A physics prize endowed by a Yalie in memory of a Yalie has been awarded to a former Cantab.
The American Physical Society announced this week that Deputy Provost for Science and Technology Pierre Hohenberg, a Harvard graduate, will be the recipient of the 2003 Lars Onsager Prize. The prize of $15,000 was endowed by University of Oregon professor Russell Donnelly GRD ’56 and his late wife Marian. The prize, awarded annually since 1997, recognizes lifetime achievement and outstanding research in theoretical statistical physics.
Hohenberg received the honor for his work — conducted at Bell Laboratories — in a wide range of areas in statistical and condensed matter physics. The society cited Hohenberg for contributions to the theory of dynamic scaling close to critical points, the theory of pattern formation in nonequilibrium systems, and density functional theory.
“It shows that there are people who provide recognition for one’s work,” Hohenberg said. “It’s a measure of impact.”

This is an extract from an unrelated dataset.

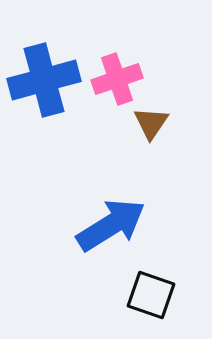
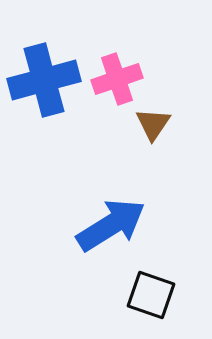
brown triangle: moved 2 px right, 1 px down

Donnelly said he established the prize in memory of the man he considers one of the greatest mathematical physicists of all time. Donnelly said Onsager, one of his former professors at Yale, is less publicized than scientists like Albert Einstein because Onsager ignored the media and was independently wealthy. Donnelly said he hoped the prize will remind the physics community of Onsager’s work.

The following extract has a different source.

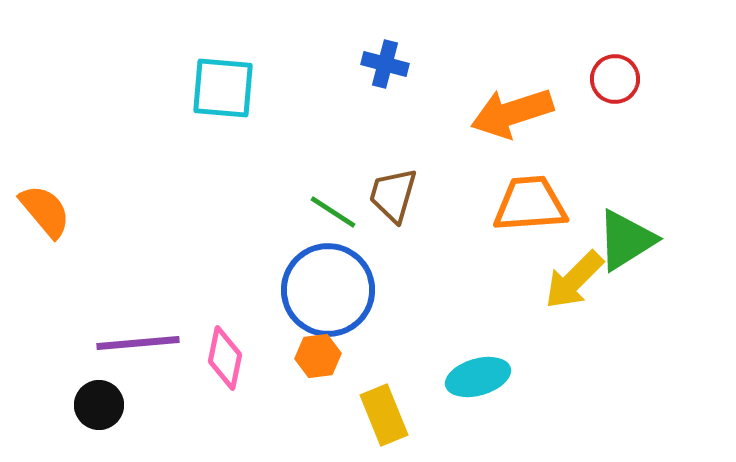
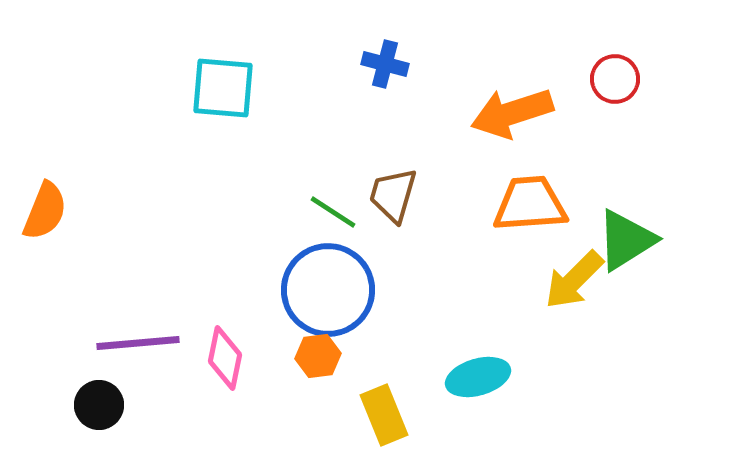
orange semicircle: rotated 62 degrees clockwise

“His name was sort of fading away,” Donnelly said.
Alan Chodos, associate executive director of the American Physical Society, said the Onsager Prize is one of the society’s most distinguished prizes, and the list of previous winners is “a very distinguished list of physicists.” The 1999 winner, Chen Yang, is also a Nobel Prize winner.
Chodos was until recently a longtime research physicist at Yale.
Donnelly said the Onsager prize is the highest prize in statistical mechanics. In the past, Hohenberg served on the prize committee himself.
“There was very little doubt he would achieve that himself someday,” Donnelly said.
Although he maintains his allegiance to Harvard, Hohenberg said he enjoys his work at Yale.
“It’s gratifying that this prize is associated with Yale in such a direct way,” Hohenberg said.
Hohenberg said he is especially pleased that the prize will be awarded next year, which marks the centennial of Onsager’s birth. Hohenberg said Yale’s Physics and Chemistry departments are planning a celebration for Nov. 27, 2003, in honor of Onsager’s birthday.
Hohenberg was also the 1990 winner of the Fritz London Memorial Prize, the highest prize awarded for low temperature physics. Donnelly was the recipient of the 2002 award.
Hohenberg said that while his current position at Yale does not allow him time to continue his work in physics, he will probably return to the field at some point.
“I certainly don’t exclude it,” Hohenberg said.